• _INSTRUCTIONS FOR THE TASK_
Note every line in the entries that contains the string "scoring", and copy it.

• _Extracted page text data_
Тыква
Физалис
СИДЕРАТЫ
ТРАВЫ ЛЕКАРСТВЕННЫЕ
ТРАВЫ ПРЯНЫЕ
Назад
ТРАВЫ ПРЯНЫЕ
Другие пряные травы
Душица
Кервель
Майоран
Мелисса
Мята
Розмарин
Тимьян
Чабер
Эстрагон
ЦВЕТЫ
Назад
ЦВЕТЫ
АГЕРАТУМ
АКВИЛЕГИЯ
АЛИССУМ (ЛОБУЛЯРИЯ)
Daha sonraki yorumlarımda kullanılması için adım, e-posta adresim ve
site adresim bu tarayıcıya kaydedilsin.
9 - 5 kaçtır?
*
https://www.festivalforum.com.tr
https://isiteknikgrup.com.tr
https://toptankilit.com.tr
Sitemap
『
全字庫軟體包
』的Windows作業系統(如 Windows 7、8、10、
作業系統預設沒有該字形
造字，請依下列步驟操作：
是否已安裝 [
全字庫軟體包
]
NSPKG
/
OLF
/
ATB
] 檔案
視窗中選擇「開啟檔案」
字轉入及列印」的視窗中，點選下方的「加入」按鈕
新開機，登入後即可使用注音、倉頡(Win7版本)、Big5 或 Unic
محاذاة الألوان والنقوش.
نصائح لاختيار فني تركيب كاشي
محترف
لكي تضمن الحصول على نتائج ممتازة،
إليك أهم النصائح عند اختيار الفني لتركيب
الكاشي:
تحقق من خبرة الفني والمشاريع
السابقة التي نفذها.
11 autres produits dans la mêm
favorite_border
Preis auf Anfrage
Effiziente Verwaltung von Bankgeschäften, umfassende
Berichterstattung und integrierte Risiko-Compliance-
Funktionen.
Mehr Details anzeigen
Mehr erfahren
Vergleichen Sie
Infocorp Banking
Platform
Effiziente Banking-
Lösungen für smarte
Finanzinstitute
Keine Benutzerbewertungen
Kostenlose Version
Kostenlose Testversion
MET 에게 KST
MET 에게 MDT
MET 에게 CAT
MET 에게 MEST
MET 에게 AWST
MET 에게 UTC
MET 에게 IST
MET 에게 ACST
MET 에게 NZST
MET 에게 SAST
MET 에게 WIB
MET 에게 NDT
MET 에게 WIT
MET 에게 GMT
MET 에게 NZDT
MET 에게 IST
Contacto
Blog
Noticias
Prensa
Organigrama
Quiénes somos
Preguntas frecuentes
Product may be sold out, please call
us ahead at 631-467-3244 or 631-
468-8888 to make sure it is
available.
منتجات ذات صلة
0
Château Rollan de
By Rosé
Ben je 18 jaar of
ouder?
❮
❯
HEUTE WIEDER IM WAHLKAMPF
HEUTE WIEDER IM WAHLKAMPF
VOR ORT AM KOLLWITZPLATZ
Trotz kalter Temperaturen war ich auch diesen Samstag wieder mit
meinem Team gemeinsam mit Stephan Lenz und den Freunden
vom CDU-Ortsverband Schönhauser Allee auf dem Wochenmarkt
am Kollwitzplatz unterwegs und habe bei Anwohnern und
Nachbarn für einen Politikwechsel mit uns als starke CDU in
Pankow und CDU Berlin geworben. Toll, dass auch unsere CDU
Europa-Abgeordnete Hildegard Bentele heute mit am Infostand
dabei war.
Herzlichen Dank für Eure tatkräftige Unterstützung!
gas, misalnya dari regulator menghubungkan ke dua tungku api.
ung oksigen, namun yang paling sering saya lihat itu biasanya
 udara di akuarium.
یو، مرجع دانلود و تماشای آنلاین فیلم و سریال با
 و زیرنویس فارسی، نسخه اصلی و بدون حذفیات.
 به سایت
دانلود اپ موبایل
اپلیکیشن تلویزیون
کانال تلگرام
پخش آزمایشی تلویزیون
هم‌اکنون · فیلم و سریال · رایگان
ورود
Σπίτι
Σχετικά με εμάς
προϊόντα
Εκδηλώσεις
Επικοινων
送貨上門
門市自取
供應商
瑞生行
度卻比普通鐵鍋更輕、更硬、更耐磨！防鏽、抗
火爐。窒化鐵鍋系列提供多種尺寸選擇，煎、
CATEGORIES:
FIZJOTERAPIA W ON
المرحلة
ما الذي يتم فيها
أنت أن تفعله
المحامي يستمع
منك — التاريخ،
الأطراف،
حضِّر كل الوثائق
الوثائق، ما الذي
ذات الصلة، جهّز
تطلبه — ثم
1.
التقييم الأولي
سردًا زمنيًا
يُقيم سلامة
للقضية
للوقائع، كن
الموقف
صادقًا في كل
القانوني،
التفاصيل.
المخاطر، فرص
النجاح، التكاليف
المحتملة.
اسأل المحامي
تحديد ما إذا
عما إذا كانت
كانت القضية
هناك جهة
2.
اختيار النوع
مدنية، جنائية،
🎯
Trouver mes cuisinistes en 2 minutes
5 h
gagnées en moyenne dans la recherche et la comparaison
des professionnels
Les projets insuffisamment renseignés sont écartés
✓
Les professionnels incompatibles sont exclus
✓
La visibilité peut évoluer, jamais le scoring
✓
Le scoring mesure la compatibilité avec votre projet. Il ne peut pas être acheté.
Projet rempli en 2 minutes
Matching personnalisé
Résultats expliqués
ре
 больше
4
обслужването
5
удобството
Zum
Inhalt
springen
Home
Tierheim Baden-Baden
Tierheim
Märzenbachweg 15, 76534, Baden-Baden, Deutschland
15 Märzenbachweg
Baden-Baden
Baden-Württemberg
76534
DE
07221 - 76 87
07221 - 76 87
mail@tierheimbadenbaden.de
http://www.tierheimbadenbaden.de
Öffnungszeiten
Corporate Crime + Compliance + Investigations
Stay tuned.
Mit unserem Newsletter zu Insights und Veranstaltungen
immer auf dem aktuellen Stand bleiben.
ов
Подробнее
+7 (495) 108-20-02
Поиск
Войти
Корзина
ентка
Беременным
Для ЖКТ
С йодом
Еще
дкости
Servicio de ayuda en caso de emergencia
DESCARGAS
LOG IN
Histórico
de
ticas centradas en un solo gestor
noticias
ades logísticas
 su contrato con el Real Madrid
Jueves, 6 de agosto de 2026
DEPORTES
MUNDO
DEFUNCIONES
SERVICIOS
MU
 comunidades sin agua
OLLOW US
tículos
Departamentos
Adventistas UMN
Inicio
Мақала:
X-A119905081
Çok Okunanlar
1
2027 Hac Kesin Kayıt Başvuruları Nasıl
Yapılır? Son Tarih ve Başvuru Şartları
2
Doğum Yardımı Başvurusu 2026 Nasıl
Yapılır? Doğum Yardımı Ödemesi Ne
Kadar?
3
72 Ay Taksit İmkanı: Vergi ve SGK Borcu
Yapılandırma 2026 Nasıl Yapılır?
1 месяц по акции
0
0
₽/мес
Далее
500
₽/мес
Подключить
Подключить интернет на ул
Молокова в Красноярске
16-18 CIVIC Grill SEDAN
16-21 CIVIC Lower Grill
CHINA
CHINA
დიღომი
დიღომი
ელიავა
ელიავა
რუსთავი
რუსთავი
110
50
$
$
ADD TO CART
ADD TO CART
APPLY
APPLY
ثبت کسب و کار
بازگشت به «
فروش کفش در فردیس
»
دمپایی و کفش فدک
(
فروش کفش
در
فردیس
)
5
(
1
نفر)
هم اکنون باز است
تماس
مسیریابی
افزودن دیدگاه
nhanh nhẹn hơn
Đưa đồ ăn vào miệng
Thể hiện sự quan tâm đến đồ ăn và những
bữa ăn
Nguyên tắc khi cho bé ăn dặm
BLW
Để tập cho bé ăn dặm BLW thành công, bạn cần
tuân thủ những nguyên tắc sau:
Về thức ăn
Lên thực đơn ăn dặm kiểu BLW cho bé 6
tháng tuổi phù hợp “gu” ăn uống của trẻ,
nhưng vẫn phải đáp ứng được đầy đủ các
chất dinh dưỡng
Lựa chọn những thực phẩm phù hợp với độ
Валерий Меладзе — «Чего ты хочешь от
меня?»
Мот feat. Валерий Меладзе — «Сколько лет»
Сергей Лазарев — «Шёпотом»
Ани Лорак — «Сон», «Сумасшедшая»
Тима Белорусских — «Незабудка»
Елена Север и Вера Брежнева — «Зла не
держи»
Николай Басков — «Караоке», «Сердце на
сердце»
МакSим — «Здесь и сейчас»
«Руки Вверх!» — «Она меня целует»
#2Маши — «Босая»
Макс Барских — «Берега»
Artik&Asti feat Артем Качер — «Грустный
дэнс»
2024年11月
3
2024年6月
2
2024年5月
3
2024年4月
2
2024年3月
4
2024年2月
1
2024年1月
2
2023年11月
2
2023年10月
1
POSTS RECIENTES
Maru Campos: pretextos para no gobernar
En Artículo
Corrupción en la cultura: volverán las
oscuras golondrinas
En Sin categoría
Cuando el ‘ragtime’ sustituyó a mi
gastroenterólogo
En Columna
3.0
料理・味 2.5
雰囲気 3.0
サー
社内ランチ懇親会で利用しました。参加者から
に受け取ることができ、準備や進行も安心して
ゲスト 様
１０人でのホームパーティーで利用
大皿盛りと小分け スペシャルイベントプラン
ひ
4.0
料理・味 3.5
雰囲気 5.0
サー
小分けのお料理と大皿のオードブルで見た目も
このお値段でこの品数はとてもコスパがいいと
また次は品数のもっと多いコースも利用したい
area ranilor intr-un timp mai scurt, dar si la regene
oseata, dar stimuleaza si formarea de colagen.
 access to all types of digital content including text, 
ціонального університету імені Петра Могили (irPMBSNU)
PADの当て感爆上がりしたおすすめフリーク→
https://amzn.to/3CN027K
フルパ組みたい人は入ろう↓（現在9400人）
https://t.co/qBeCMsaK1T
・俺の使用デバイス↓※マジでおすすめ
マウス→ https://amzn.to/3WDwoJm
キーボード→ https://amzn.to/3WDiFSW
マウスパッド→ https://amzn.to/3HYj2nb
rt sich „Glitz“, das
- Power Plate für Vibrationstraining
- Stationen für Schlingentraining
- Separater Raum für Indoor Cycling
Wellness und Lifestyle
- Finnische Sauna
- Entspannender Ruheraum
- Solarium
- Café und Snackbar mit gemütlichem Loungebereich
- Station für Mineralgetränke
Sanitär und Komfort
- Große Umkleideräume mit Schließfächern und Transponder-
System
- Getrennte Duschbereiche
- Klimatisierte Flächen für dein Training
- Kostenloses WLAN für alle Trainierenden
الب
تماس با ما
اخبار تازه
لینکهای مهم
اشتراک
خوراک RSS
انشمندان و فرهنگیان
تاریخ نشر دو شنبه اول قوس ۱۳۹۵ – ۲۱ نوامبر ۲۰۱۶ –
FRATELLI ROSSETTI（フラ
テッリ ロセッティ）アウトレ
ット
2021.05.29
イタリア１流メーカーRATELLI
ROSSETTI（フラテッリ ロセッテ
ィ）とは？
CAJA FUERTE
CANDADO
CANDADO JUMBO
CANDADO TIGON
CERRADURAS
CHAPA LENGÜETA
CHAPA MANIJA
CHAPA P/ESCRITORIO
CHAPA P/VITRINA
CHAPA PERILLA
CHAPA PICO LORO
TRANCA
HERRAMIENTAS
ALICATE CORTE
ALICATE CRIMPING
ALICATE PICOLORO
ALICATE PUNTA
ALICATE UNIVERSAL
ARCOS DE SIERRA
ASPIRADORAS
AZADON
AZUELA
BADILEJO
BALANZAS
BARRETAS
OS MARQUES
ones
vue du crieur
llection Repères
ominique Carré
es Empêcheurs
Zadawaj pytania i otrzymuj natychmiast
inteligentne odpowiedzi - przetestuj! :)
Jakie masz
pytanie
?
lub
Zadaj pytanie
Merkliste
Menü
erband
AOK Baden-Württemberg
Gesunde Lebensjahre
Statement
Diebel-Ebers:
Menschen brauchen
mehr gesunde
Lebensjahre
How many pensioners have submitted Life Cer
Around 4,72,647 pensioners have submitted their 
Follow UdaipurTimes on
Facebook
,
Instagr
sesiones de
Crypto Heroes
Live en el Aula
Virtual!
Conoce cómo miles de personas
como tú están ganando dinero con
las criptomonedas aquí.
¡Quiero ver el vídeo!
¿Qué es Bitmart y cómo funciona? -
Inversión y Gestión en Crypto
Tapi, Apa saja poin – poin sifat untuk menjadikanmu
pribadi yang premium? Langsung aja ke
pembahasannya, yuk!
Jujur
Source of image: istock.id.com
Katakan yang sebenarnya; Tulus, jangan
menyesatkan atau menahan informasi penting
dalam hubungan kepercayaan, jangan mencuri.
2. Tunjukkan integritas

• _RESPONSE TO THE EXERCISE_
La visibilité peut évoluer, jamais le scoring
Le scoring mesure la compatibilité avec votre projet. Il ne peut pas être acheté.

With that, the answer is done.